Innovation is another response to competition. Regardless of whether a company produces raw materials or licenses technology, it will be more resilient if it habitually finds new ways to keep its edge instead of relying on a rising tide in the market. Recent partnerships between oil majors and cloud computing companies demonstrate a key collaboration to stay ahead of competition.
How You Can Stay Ahead
Chemical Engineers can secure lucrative careers by applying to their activities the broad principles and specific trends that have been discussed. Stay on the cutting edge! Show willingness to learn. Innovate, because employers will demand it and investors won’t tolerate stagnation!
Is that anachronistic Excel spreadsheet really going to be the official database five years from now? Try learning Python or SQL. Is your process perfect and never going to change? Consider a Lean Six Sigma certification or an advanced degree. Is a career change in your future, perhaps to follow the value chain or new technology? Look for translational skills between fields. Specialized companies rely on internal training, therefore demonstrating capacity to learn is essential. For example, standard lean production methods are equally relevant in chemicals and semiconductors.

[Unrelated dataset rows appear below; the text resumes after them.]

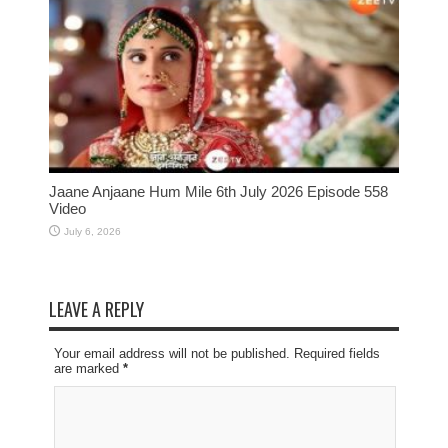
Jaane Anjaane Hum Mile 6th July 2026 Episode 558
Video
July 6, 2026
LEAVE A REPLY
Your email address will not be published. Required fields
are marked
*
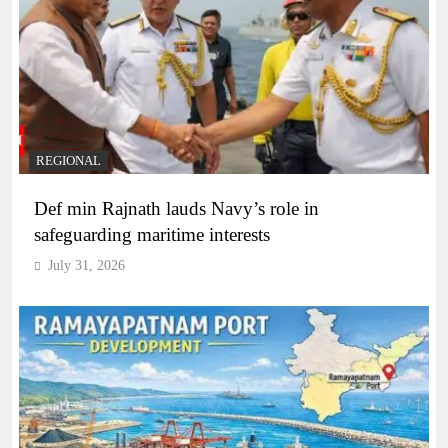
REGIONAL
Def min Rajnath lauds Navy’s role in
safeguarding maritime interests
July 31, 2026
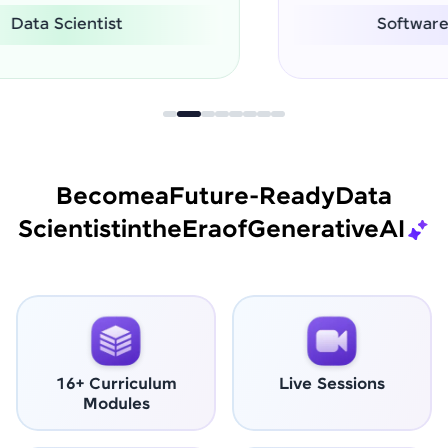
Software Engineer
Become
a
Future-Ready
Data
Scientist
in
the
Era
of
Generative
AI
16+ Curriculum
Live Sessions
Modules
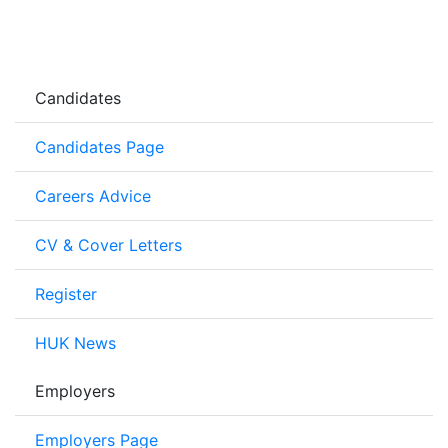
Candidates
Candidates Page
Careers Advice
CV & Cover Letters
Register
HUK News
Employers
Employers Page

Lastly, keep up to date with relevant industry news. Understanding developments in your field and the broader trends influencing them will help you select new skills, identify promising enterprises, and plan strategically for your future.
The Future is Bright
The story so far sounds challenging. How should we react to uncertainty? Chemical Engineering is a highly respected and highly specialized field. It is important and necessary too. These traits ensure Chemical Engineers will be in demand far into the future.

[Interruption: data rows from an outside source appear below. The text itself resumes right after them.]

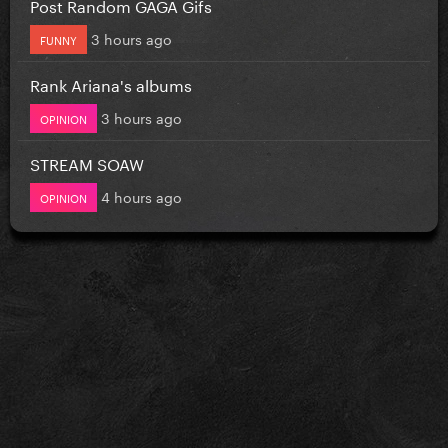
Post Random GAGA Gifs
3 hours ago
FUNNY
Rank Ariana's albums
3 hours ago
OPINION
STREAM SOAW
4 hours ago
OPINION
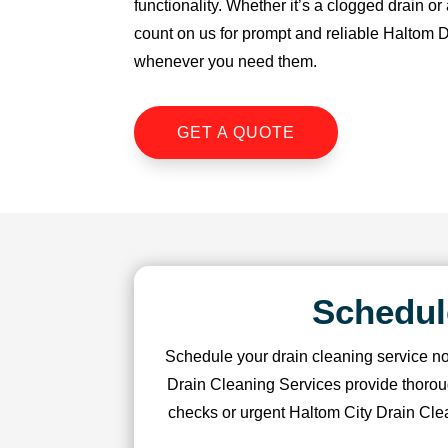
functionality. Whether it’s a clogged drain o
u 
count on us for prompt and reliable Haltom 
s
whenever you need them.
o 
m
u
GET A QUOTE
c
h!
Schedul
Schedule your drain cleaning service no
Drain Cleaning Services provide thorou
checks or urgent Haltom City Drain Clea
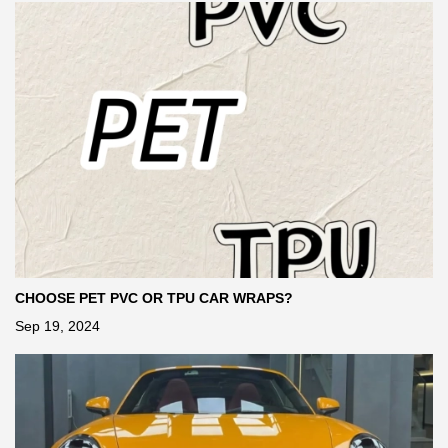
CHOOSE PET PVC OR TPU CAR WRAPS?
Sep 19, 2024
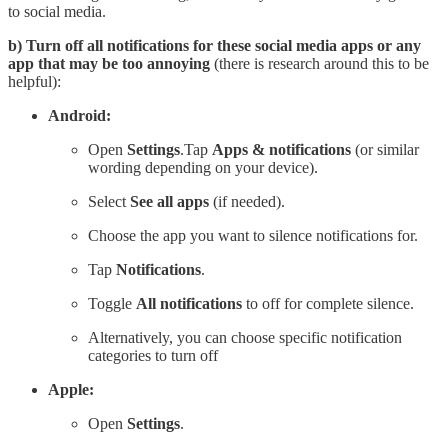
to social media.
b) Turn off all notifications for these social media apps or any
app that may be too annoying
(there is research around this to be
helpful):
Android:
Open
Settings
.Tap
Apps & notifications
(or similar
wording depending on your device).
Select
See all apps
(if needed).
Choose the app you want to silence notifications for.
Tap
Notifications
.
Toggle
All notifications
to off for complete silence.
Alternatively, you can choose specific notification
categories to turn off
Apple:
Open
Settings
.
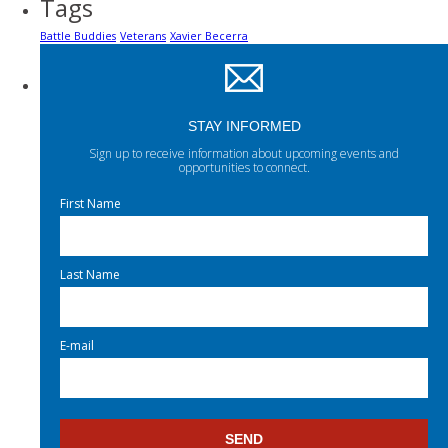
Tags
Battle Buddies
Veterans
Xavier Becerra
STAY INFORMED
Sign up to receive information about upcoming events and
opportunities to connect.
First Name
Last Name
E-mail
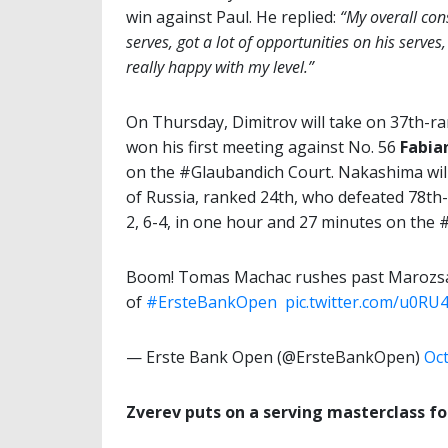
win against Paul. He replied:
“My overall con
serves, got a lot of opportunities on his serves
really happy with my level.”
On Thursday, Dimitrov will take on 37th-r
won his first meeting against No. 56
Fabia
on the #Glaubandich Court. Nakashima wi
of Russia, ranked 24th, who defeated 78th-
2, 6-4, in one hour and 27 minutes on the
Boom! Tomas Machac rushes past Marozsan 
of
#ErsteBankOpen
️
pic.twitter.com/u0RU
— Erste Bank Open (@ErsteBankOpen)
Oct
Zverev puts on a serving masterclass fo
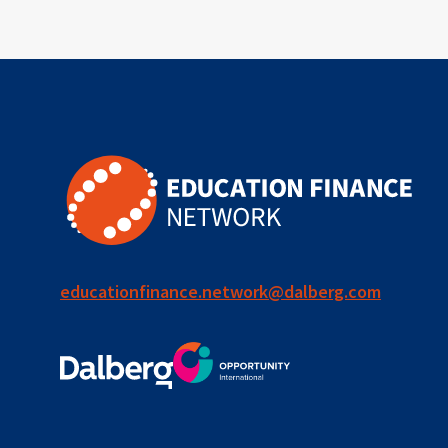
educationfinance.network@dalberg.com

Humankind will always need to understand the natural world and how to make use of it, however, fortune is biased towards innovation. Plants won’t be run by AI tomorrow. Nor will therapeutic molecules, the genetic code, green catalysts, or sustainable materials suddenly be understood. But, the incremental steps along the way provide abundant opportunity.
If what you imagine the future will look like is different from the present, then you should actively work to achieve that future, or someone else will. Greater uncertainty leads to greater reward. With a bit of forward-thinking strategy and personal initiative, Chemical Engineers will continue to look forward to long and prosperous careers.